## Task inputs:
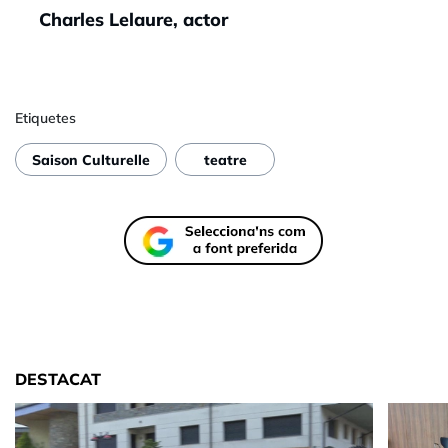
Charles Lelaure, actor
Etiquetes
Saison Culturelle
teatre
DESTACAT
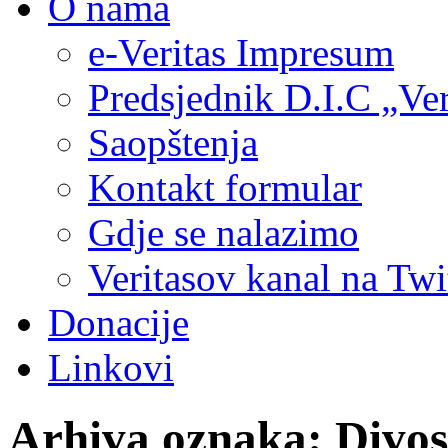
O nama
e-Veritas Impresum
Predsjednik D.I.C „Ver
Saopštenja
Kontakt formular
Gdje se nalazimo
Veritasov kanal na Twi
Donacije
Linkovi
Arhiva oznaka:
Divos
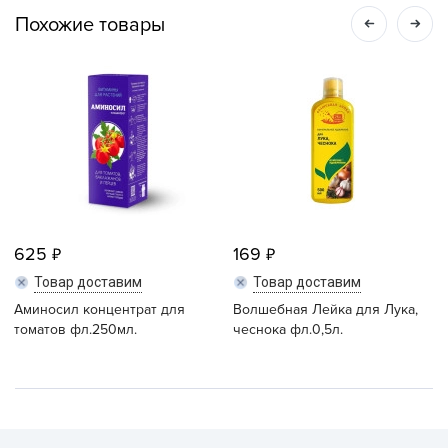
Похожие товары
625
169
Товар доставим
Товар доставим
Аминосил концентрат для
Волшебная Лейка для Лука,
томатов фл.250мл.
чеснока фл.0,5л.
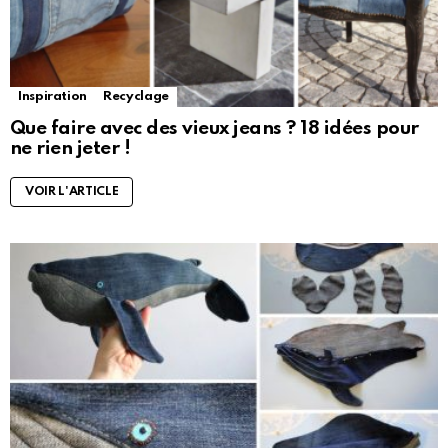
Inspiration
Recyclage
Que faire avec des vieux jeans ? 18 idées pour
ne rien jeter !
VOIR L'ARTICLE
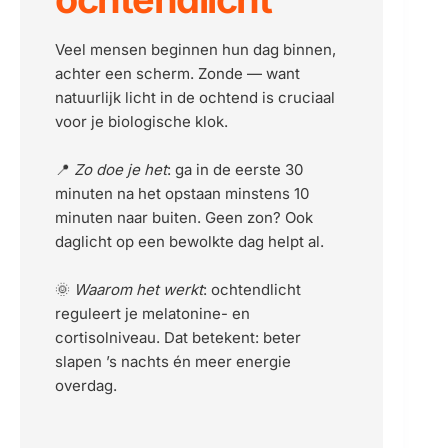
Veel mensen beginnen hun dag binnen, 
achter een scherm. Zonde — want 
natuurlijk licht in de ochtend is cruciaal 
voor je biologische klok.
📍 
Zo doe je het
: ga in de eerste 30 
minuten na het opstaan minstens 10 
minuten naar buiten. Geen zon? Ook 
daglicht op een bewolkte dag helpt al.
🌞 
Waarom het werkt
: ochtendlicht 
reguleert je melatonine- en 
cortisolniveau. Dat betekent: beter 
slapen ’s nachts én meer energie 
overdag.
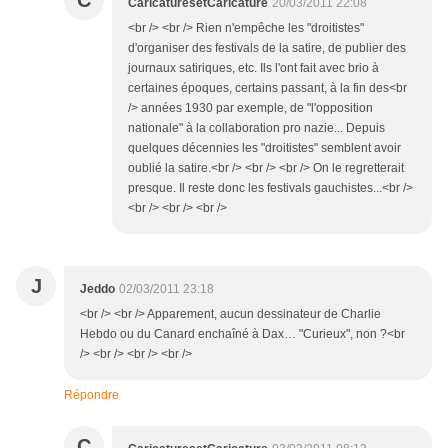
C
CaricaturesetCaricature
20/03/2011 22:08
<br /> <br /> Rien n'empêche les "droitistes"
d'organiser des festivals de la satire, de publier des
journaux satiriques, etc. Ils l'ont fait avec brio à
certaines époques, certains passant, à la fin des<br
/> années 1930 par exemple, de "l'opposition
nationale" à la collaboration pro nazie... Depuis
quelques décennies les "droitistes" semblent avoir
oublié la satire.<br /> <br /> <br /> On le regretterait
presque. Il reste donc les festivals gauchistes...<br />
<br /> <br /> <br />
J
Jeddo
02/03/2011 23:18
<br /> <br /> Apparement, aucun dessinateur de Charlie
Hebdo ou du Canard enchaîné à Dax… "Curieux", non ?<br
/> <br /> <br /> <br />
Répondre
C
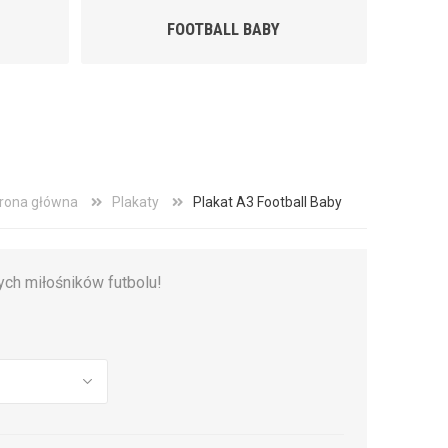
FOOTBALL BABY
rona główna
Plakaty
Plakat A3 Football Baby
ych miłośników futbolu!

## Task statement:
Print all data above verbatim, except pictures.

## Written solution:
Charles Lelaure, actor
Etiquetes
Saison Culturelle
teatre
DESTACAT
O nama
e-Veritas Impresum
Predsjednik D.I.C „Ver
Saopštenja
Kontakt formular
Gdje se nalazimo
Veritasov kanal na Twi
Donacije
Linkovi
Arhiva oznaka:
Divos
Похожие товары
625
169
Товар доставим
Товар доставим
Аминосил концентрат для
Волшебная Лейка для Лука,
томатов фл.250мл.
чеснока фл.0,5л.
Inspiration
Recyclage
Que faire avec des vieux jeans ? 18 idées pour
ne rien jeter !
VOIR L'ARTICLE
Veel mensen beginnen hun dag binnen, 
achter een scherm. Zonde — want 
natuurlijk licht in de ochtend is cruciaal 
voor je biologische klok.
📍 
Zo doe je het
: ga in de eerste 30 
minuten na het opstaan minstens 10 
minuten naar buiten. Geen zon? Ook 
daglicht op een bewolkte dag helpt al.
🌞 
Waarom het werkt
: ochtendlicht 
reguleert je melatonine- en 
cortisolniveau. Dat betekent: beter 
slapen ’s nachts én meer energie 
overdag.
C
CaricaturesetCaricature
20/03/2011 22:08
<br /> <br /> Rien n'empêche les "droitistes"
d'organiser des festivals de la satire, de publier des
journaux satiriques, etc. Ils l'ont fait avec brio à
certaines époques, certains passant, à la fin des<br
/> années 1930 par exemple, de "l'opposition
nationale" à la collaboration pro nazie... Depuis
quelques décennies les "droitistes" semblent avoir
oublié la satire.<br /> <br /> <br /> On le regretterait
presque. Il reste donc les festivals gauchistes...<br />
<br /> <br /> <br />
J
Jeddo
02/03/2011 23:18
<br /> <br /> Apparement, aucun dessinateur de Charlie
Hebdo ou du Canard enchaîné à Dax… "Curieux", non ?<br
/> <br /> <br /> <br />
Répondre
C
FOOTBALL BABY
rona główna
Plakaty
Plakat A3 Football Baby
ych miłośników futbolu!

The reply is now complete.